In this paper we use the performance verification observations of the Coma cluster obtained with the EPIC-pn instrument on board of XMM-Newton (Jansen et al. 2001). Previous reports of these observations were given by Briel et al. (2001), Arnaud et al. (2001), Neumann et al. (2001, 2003) and Finoguenov et al. (2004a, for point-like sources). This work includes all datasets obtained to date, as described in detail by Finoguenov et al. (2004a, see also Table 2). While most of the pointings have been obtained in Extended Full Frame Mode (Frametime 199 ms in Table 2), three observations were conducted in Full Frame Mode (Frametime 73 ms).

All observations have been reprocessed using the latest version of the XMM reduction pipeline (XMMSAS 5.4.1), which yields an astrometry to better than 1 arcsec.
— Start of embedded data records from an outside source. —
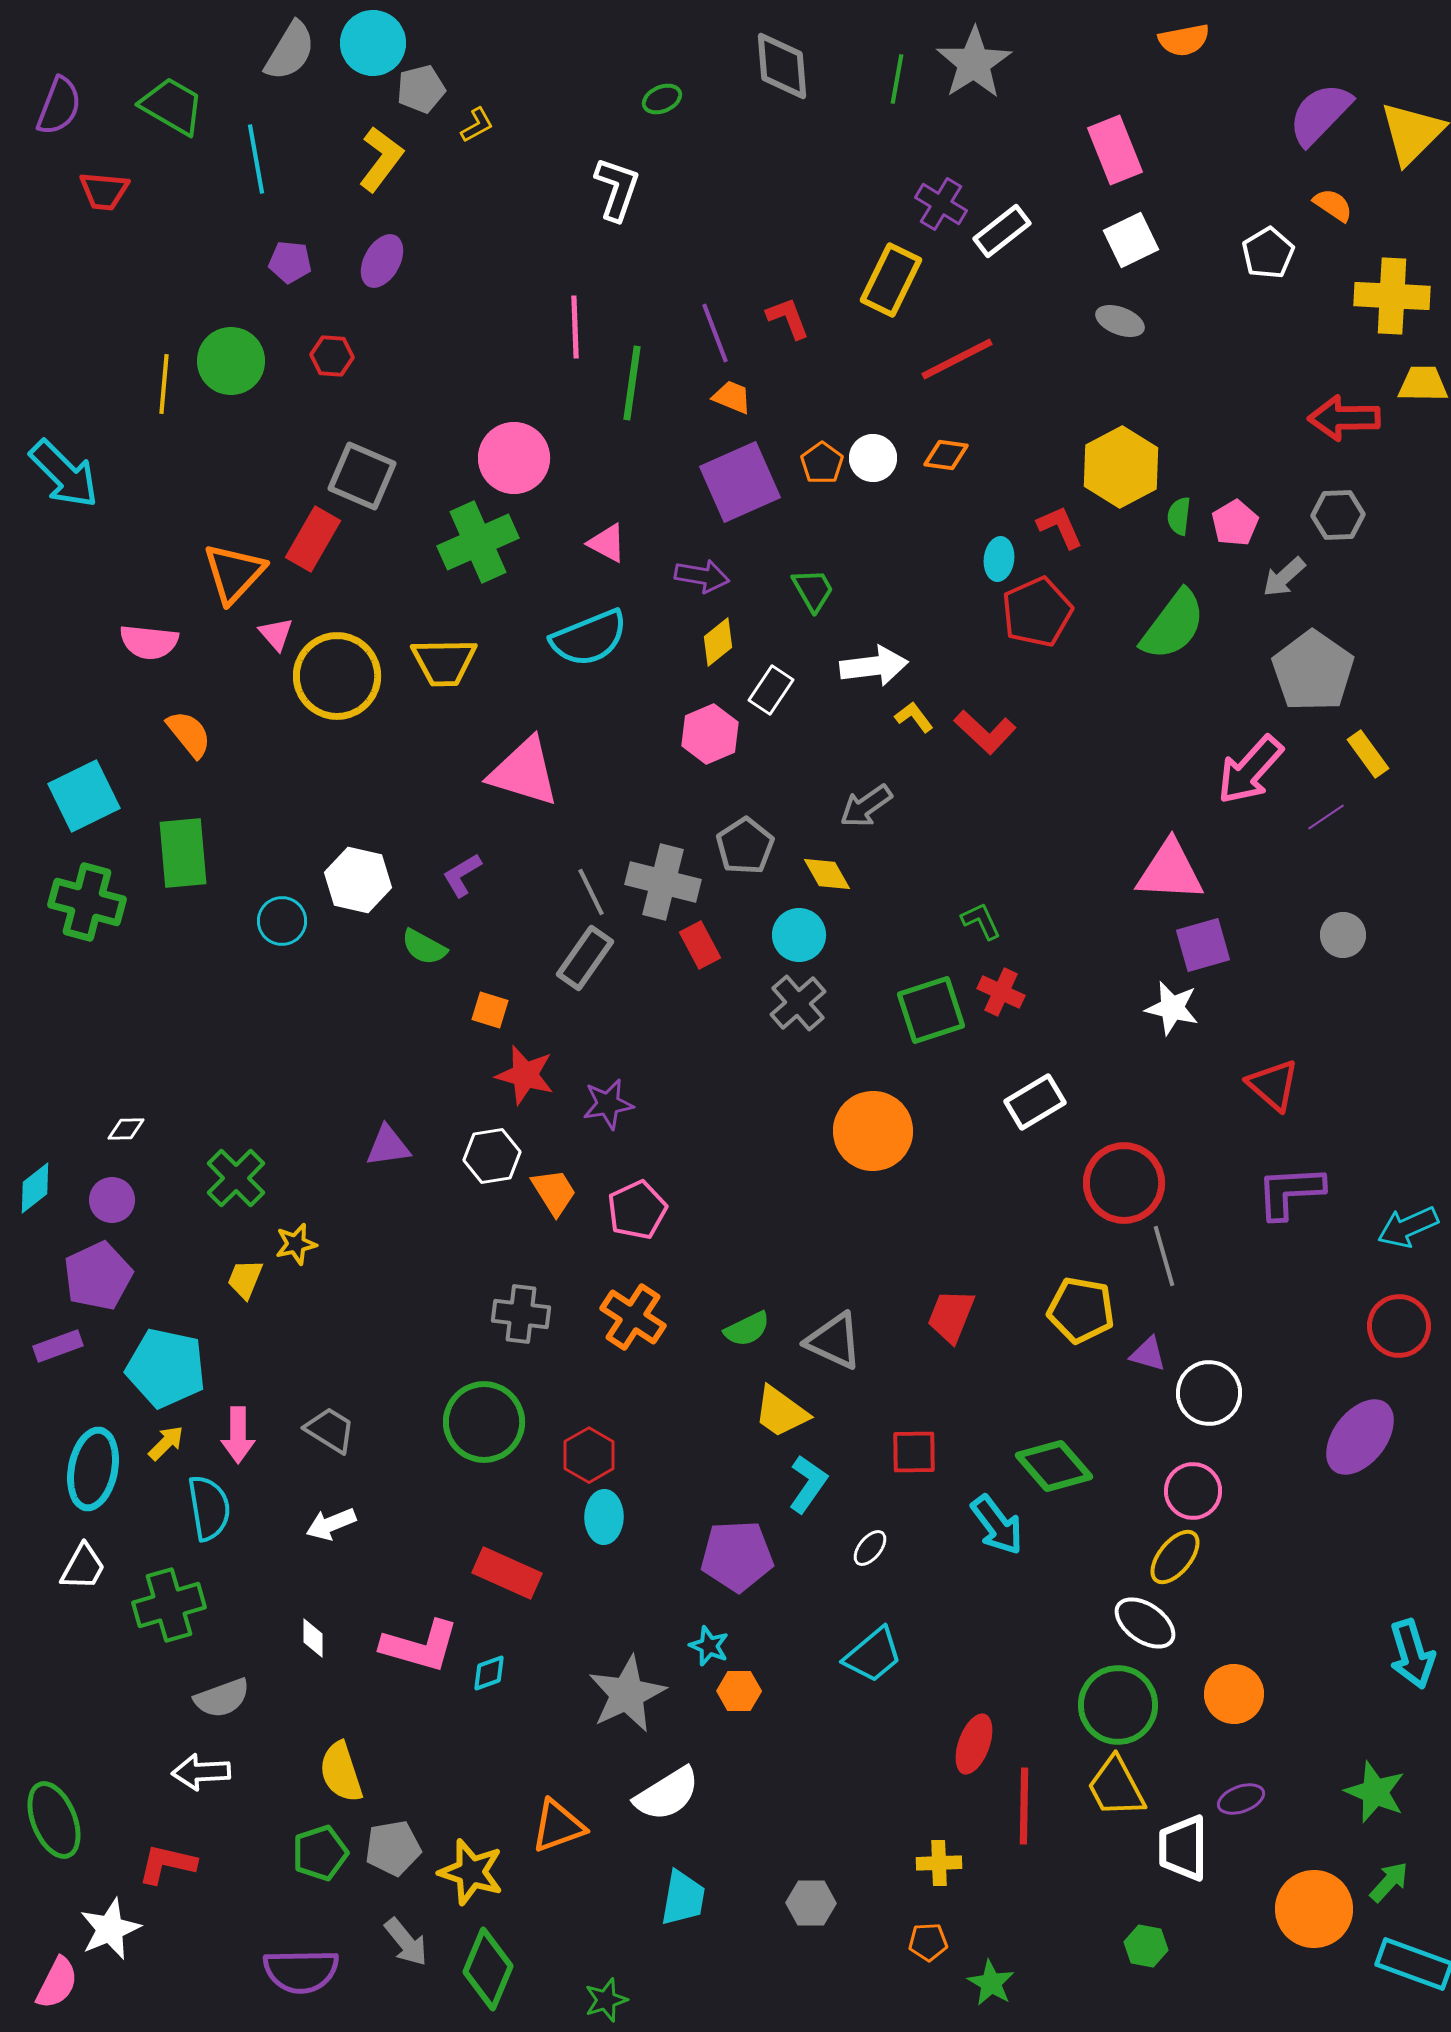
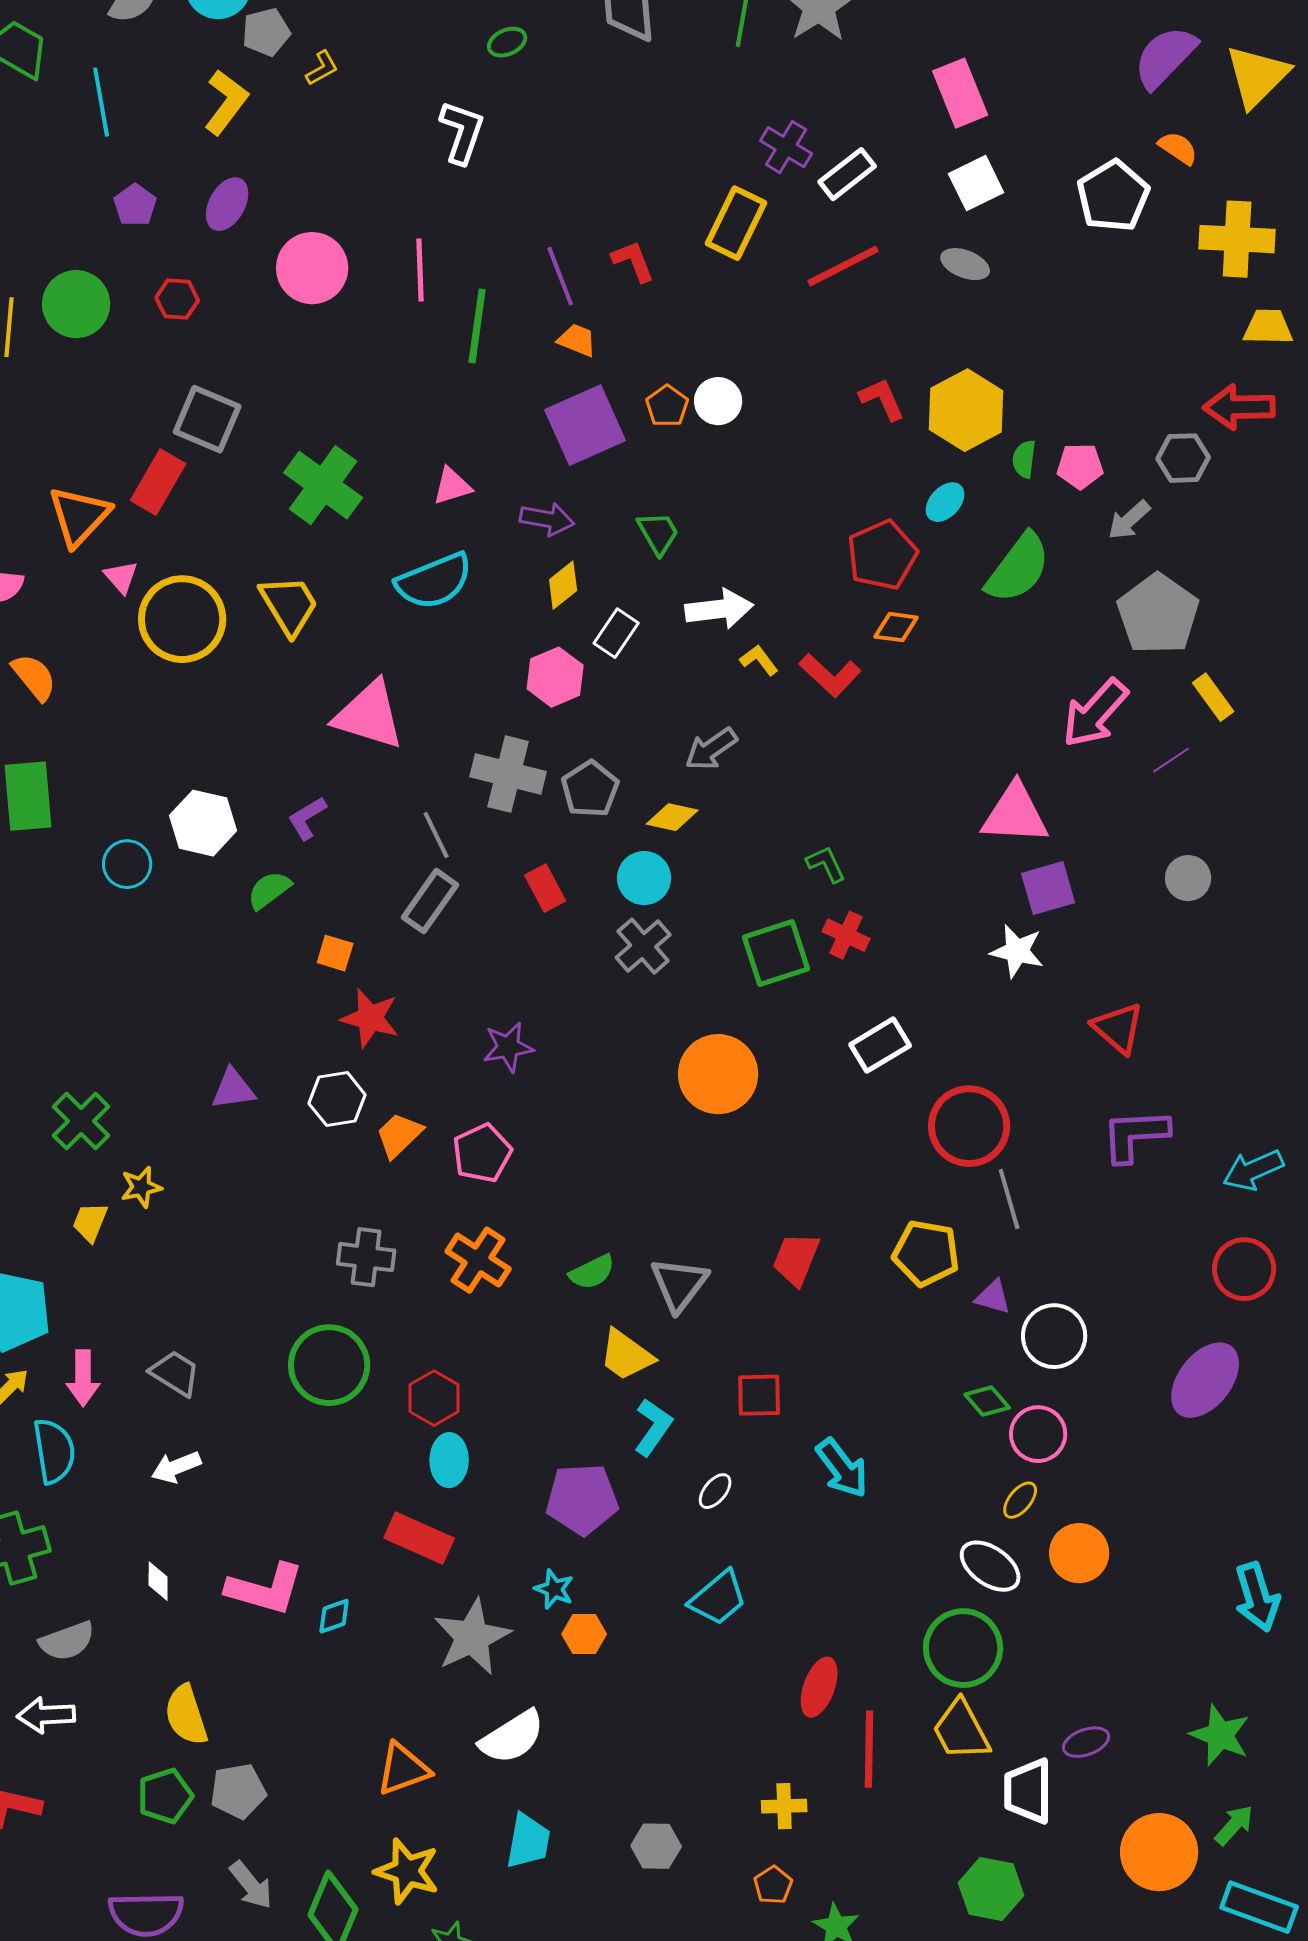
white pentagon: (1268, 253) -> (1113, 196), size x1.4
purple pentagon: (290, 262) -> (135, 205), turned 30
red line: (957, 359) -> (843, 266), moved
red arrow: (1344, 418) -> (1239, 407), moved
orange diamond: (946, 455) -> (896, 627), moved
pink circle: (514, 458) -> (312, 268), moved
pink pentagon: (1235, 523) -> (1080, 466), turned 30
red L-shape: (1060, 527) -> (882, 399), moved
green cross: (478, 542) -> (323, 485), turned -30
pink triangle: (607, 543) -> (452, 486), turned -45
cyan ellipse: (999, 559) -> (945, 502), moved, turned 36
yellow trapezoid: (444, 662) -> (289, 605), turned -120
yellow diamond: (827, 874) -> (672, 817), turned -48
gray cross: (663, 882) -> (508, 774), moved
green semicircle: (424, 947) -> (269, 890), turned 114
purple star: (608, 1104) -> (508, 1047), moved
orange trapezoid: (554, 1192) -> (399, 1135), turned -102
gray triangle: (834, 1341) -> (679, 1284), turned 42
green diamond: (1054, 1466) -> (987, 1401), moved, size x0.6
yellow ellipse: (1175, 1557) -> (1020, 1500), size x0.7
red rectangle: (507, 1573) -> (419, 1538), moved
orange circle: (1234, 1694) -> (1079, 1553), moved
yellow star: (471, 1872) -> (407, 1871), moved
orange pentagon: (928, 1942) -> (773, 1885), turned -30
green hexagon: (1146, 1946) -> (991, 1889), size x1.5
Although the Coma data are public, for some (Coma-10 and Coma-0) of the early observations of the performance verification phase no complete Observational Data Files (ODF) had been produced by standard processing, and a special preprocessing (XMMSAS task odffix) was done on such pn exposures at MPE by Michael Freyberg. As a result, a few Coma pointings are not yet publicly available, which precluded us from using MOS data. The vignetting correction, crucial for obtaining reliable source characteristics over a wide region, is performed using the latest calibration (Lumb et al. 2003). Two pointings at the Coma centre were used in that calibration, in a way requiring that the same sky pixels yield the same flux between the two observations. The level of the emission was not used in the calibration, so it could be analyzed further. The RMS fluctuations of the comparison of two Coma fields is within 2%, which will affect the apparent pressure fluctuations studied here on the 1% level, much lower than the observed 10% amplitudes.

The images were extracted separately for each pointing, along with the corresponding exposure maps. We select pn events with ${\rm
PATTERN}<5$ and $({\rm FLAG}
\& {\rm0xc3b0809}) = 0$, which in addition to ${\rm FLAG}=0$ events includes events in the rows close to gaps and bad pixels; however, it excludes the columns with offset energy. This event selection results in a better spatial coverage of the cluster, but at a somewhat compromised energy resolution, which is sufficient for the broad-band imaging.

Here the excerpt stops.